LISTED RECORDS: Begin
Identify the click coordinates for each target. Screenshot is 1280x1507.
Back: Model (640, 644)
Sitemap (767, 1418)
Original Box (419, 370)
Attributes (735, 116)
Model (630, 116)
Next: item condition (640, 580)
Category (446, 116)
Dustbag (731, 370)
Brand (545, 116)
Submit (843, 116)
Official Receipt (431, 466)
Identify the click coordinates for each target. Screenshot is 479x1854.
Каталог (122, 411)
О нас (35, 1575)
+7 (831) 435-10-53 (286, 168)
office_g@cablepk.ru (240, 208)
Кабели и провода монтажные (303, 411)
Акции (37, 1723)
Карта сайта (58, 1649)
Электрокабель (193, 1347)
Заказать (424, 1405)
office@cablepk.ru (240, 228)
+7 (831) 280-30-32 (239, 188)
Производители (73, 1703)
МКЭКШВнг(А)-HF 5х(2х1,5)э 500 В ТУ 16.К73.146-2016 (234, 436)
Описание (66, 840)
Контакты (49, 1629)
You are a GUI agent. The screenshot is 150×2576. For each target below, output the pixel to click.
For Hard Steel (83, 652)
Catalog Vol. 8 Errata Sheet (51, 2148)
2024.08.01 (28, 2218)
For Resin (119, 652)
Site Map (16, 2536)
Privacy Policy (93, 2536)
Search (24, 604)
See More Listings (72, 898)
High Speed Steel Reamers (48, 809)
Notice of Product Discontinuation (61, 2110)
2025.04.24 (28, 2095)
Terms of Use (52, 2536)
LISTED RECORDS: End
▶ _BRIEF_
Nothing in the records above may be left out; repeat them exactly.

▶ _COMPLETED EXERCISE_
Identify the click coordinates for each target. Screenshot is 1280x1507.
Back: Model (640, 644)
Sitemap (767, 1418)
Original Box (419, 370)
Attributes (735, 116)
Model (630, 116)
Next: item condition (640, 580)
Category (446, 116)
Dustbag (731, 370)
Brand (545, 116)
Submit (843, 116)
Official Receipt (431, 466)
Identify the click coordinates for each target. Screenshot is 479x1854.
Каталог (122, 411)
О нас (35, 1575)
+7 (831) 435-10-53 (286, 168)
office_g@cablepk.ru (240, 208)
Кабели и провода монтажные (303, 411)
Акции (37, 1723)
Карта сайта (58, 1649)
Электрокабель (193, 1347)
Заказать (424, 1405)
office@cablepk.ru (240, 228)
+7 (831) 280-30-32 (239, 188)
Производители (73, 1703)
МКЭКШВнг(А)-HF 5х(2х1,5)э 500 В ТУ 16.К73.146-2016 (234, 436)
Описание (66, 840)
Контакты (49, 1629)
You are a GUI agent. The screenshot is 150×2576. For each target below, output the pixel to click.
For Hard Steel (83, 652)
Catalog Vol. 8 Errata Sheet (51, 2148)
2024.08.01 (28, 2218)
For Resin (119, 652)
Site Map (16, 2536)
Privacy Policy (93, 2536)
Search (24, 604)
See More Listings (72, 898)
High Speed Steel Reamers (48, 809)
Notice of Product Discontinuation (61, 2110)
2025.04.24 (28, 2095)
Terms of Use (52, 2536)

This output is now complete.